# A "can you believe this" thread re: horse housing...



## Shropshirerosie (Jan 24, 2012)

I have no knowledge on cacti so can't comment on that, but surely they would have waited for the builder to leave before they put the bedding down in the stalls?

Really, if folks have money, and choose to use it to build a palace for their horses.... What's wrong with that?

It gave your friend a good income presumably - bit mean of him to gossip in a negative way about his clients? I apologise if I've read that wrong but that is what I read in the post.


----------



## Back2Horseback (Mar 21, 2012)

Oh...the barn was present for some time...like possibly years...as I understand it...and it was only the corral that was new.

I am sure the contractor felt very happy to have the income from the job, certainly, however as a horse person, I imagine she felt torn about putting what could end up being an unsafe enclosure, per the homeowners, for the horses whom it was being built...

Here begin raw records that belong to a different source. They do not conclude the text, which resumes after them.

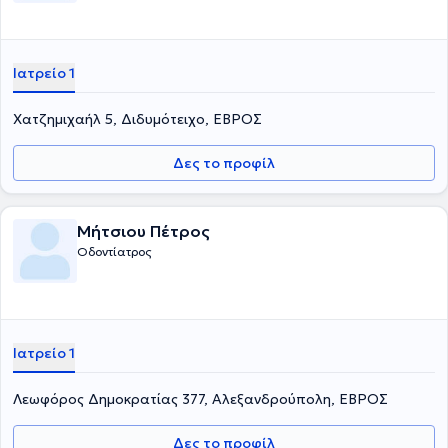
Ιατρείο 1
Χατζημιχαήλ 5, Διδυμότειχο, ΕΒΡΟΣ
Δες το προφίλ
Μήτσιου Πέτρος
Οδοντίατρος
Ιατρείο 1
Λεωφόρος Δημοκρατίας 377, Αλεξανδρούπολη, ΕΒΡΟΣ
Δες το προφίλ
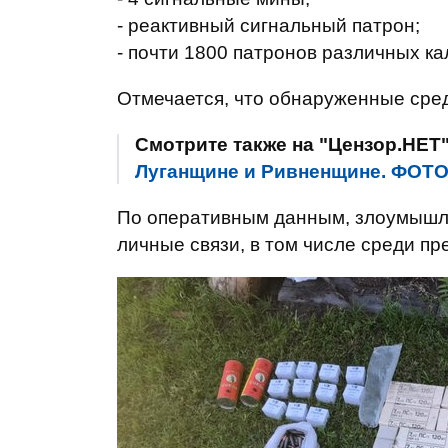
- реактивный сигнальный патрон;
- почти 1800 патронов различных ка
Отмечается, что обнаруженные сред
Смотрите также на "Цензор.НЕТ
Луганщине и Ривненщине. ФОТ
По оперативным данным, злоумышл
личные связи, в том числе среди п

Her BF who told me this story mentioned the barn situation as an aside, as her company did NOT build it...I've just never heard of horses being stabled in that fashion. Was semi-wondering if that was the "norm" in anyone's experience (slick flooring/no bedding/etc...)...

Not intentionally "bashing" anyone...just found it very odd. Then I am not a contractor! Gotta run. Will read/give more info later if needed (sorry for the brevity)...
_Posted via Mobile Device_


----------



## Back2Horseback (Mar 21, 2012)

Just reread my post and IT DID sound very bashing BY me of the homeowners...had been mulling it over for a few months and it just got to bugging me. Shouldn't have presented in that manner.

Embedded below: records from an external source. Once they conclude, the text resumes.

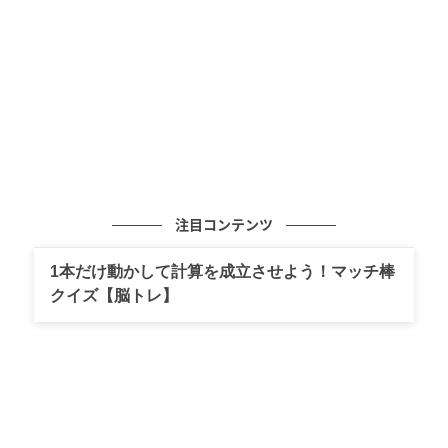
出典:beautyまとめ
本来、雲海は山間部などで気温・湿度・風など、限ら
れた条件が重なった時だけ現れる自然現象。そんな神
秘的な景色を、都心の日本庭園で体験できるのが「東
京雲海」の魅力です。
注目コンテンツ
庭園を見下ろせば、霧の中に木々が島のように浮かび
上がり、実際に庭園へ足を踏み入れると、自分自身が
1本だけ動かして計算を成立させよう！マッチ棒
霧に包まれる幻想的な世界が広がります。朝・昼・夜
クイズ【脳トレ】
で異なる景色を見せるため、訪れる時間によって全く
違う表情を楽しめるのもポイント。
さらに、この庭園プロジェクトは2025年度グッドデザ
イン賞を受賞。歴史ある日本庭園を”鑑賞する場所”だ
けでなく、”体験する文化”として再定義した点も高く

To more thoroughly describe, the whole situation scared me for the horses, and I let my fear make me sound very "snooty" in my opinion...I truly do want to know if I'm overreacting re: the stabling and cacti/barn, etc...I guess I should have chosen my tone more carefully. 

Communication via post can be difficult at times! Thanks for the heads up...
_Posted via Mobile Device_


----------



## Muppetgirl (Sep 16, 2012)

Interesting

A few years ago I moved to a new place and the owners of the property were erecting a new barn. Me not really knowing the people just watched on with great delight that there was going to be a barn and horses where I was living.....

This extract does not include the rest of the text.